[What to work on]: Your answer should be the exact lines of the data below from the one containing "Général (953, 401)" through the one containing "Fisc-in (848, 873)"; please include nothing else.

[Provided entries]:

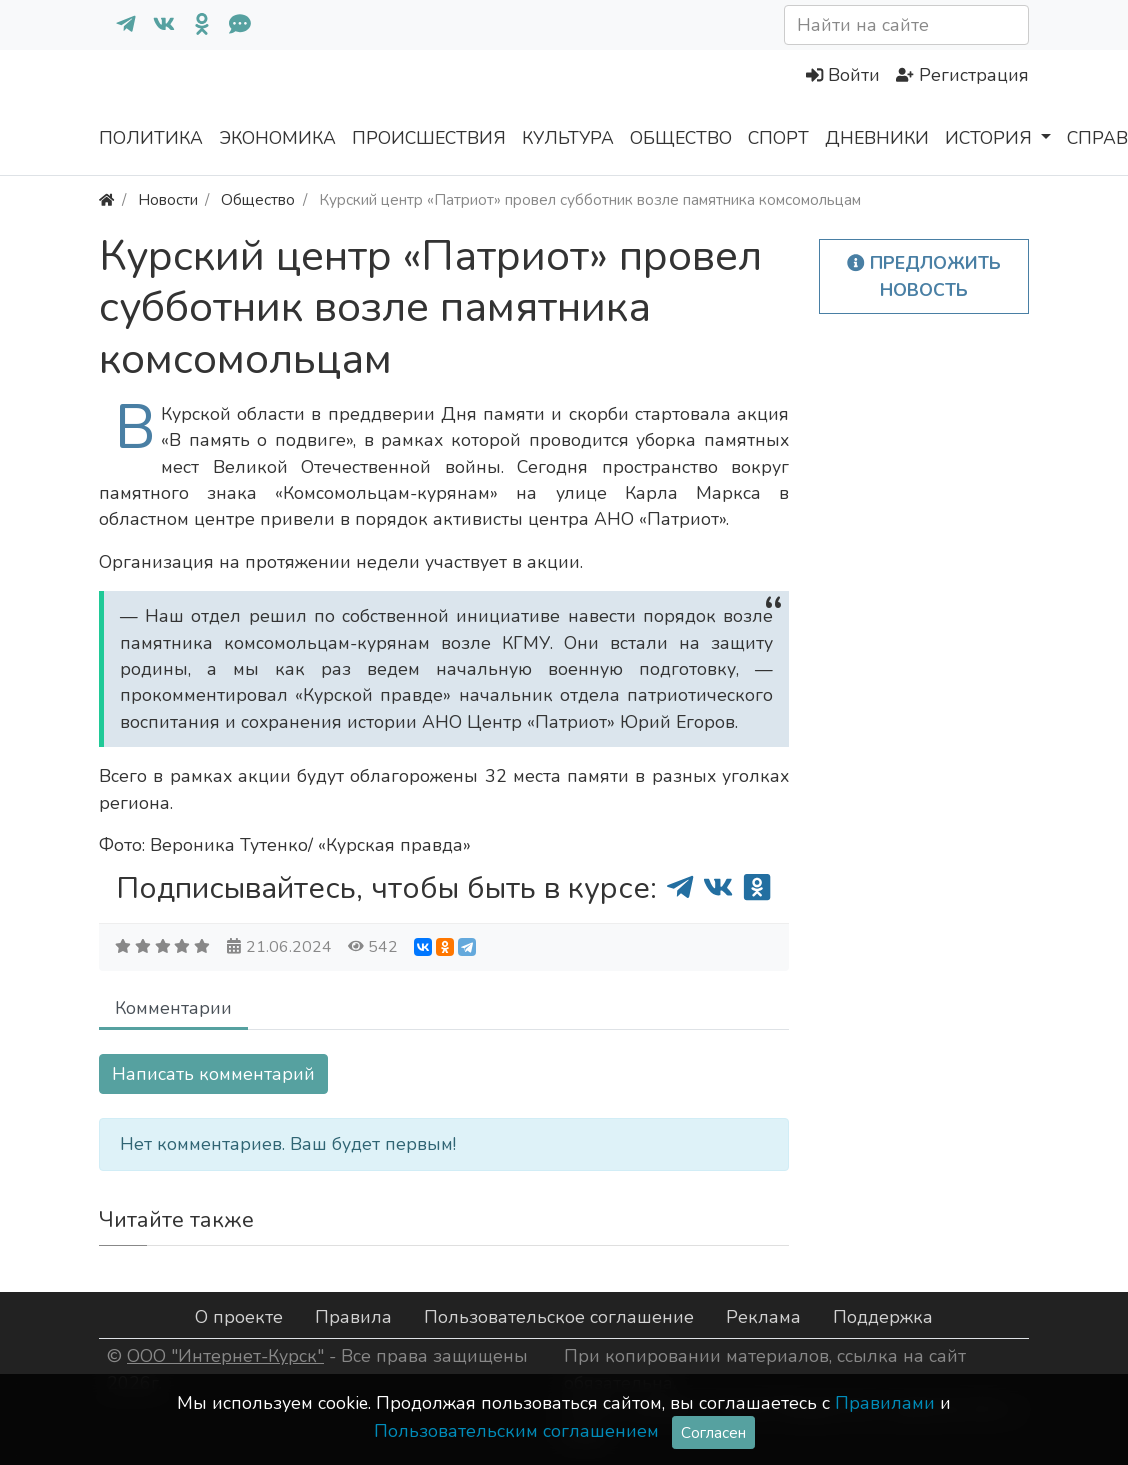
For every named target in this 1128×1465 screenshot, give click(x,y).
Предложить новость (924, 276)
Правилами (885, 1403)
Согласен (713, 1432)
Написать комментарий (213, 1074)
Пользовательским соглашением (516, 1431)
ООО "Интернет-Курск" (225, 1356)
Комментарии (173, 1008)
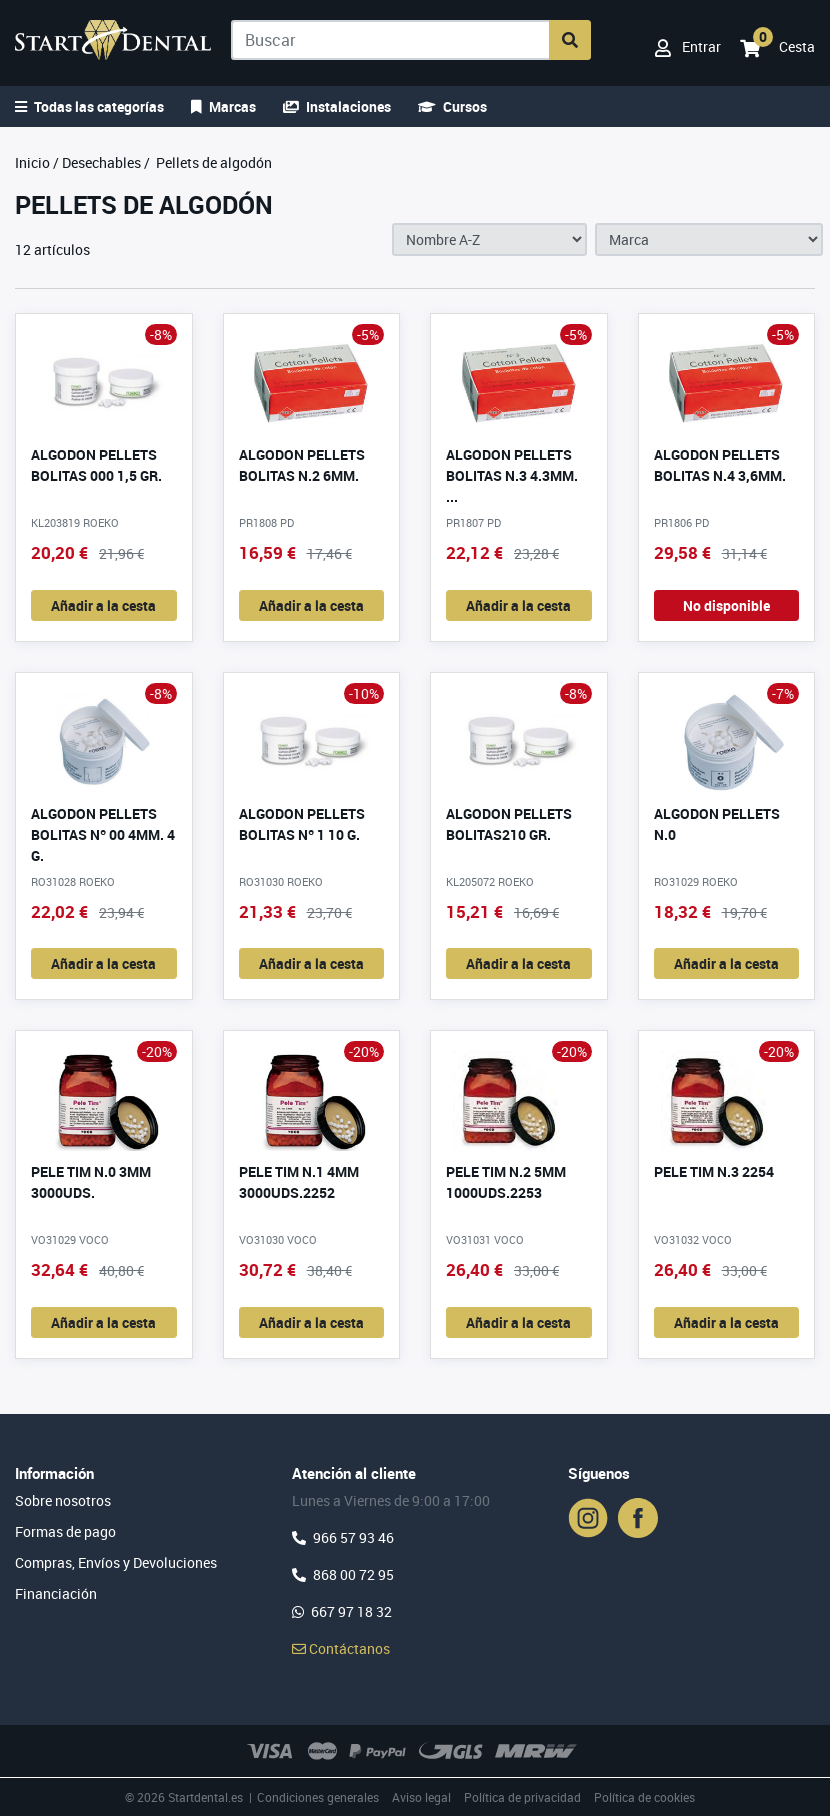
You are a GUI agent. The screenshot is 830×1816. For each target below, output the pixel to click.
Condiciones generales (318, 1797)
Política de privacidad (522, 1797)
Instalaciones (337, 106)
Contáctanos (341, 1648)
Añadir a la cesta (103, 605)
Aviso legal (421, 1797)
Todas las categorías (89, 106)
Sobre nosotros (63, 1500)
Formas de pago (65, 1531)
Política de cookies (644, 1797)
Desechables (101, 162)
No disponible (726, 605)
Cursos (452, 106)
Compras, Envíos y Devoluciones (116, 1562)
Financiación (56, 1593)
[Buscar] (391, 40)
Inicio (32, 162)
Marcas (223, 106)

---

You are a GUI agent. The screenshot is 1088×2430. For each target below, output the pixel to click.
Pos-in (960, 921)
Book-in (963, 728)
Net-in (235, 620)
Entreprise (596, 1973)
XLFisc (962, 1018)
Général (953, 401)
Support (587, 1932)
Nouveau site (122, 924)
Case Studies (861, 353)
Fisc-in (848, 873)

[Answer to this exercise]:
Général (953, 401)
Support (587, 1932)
Nouveau site (122, 924)
Case Studies (861, 353)
Fisc-in (848, 873)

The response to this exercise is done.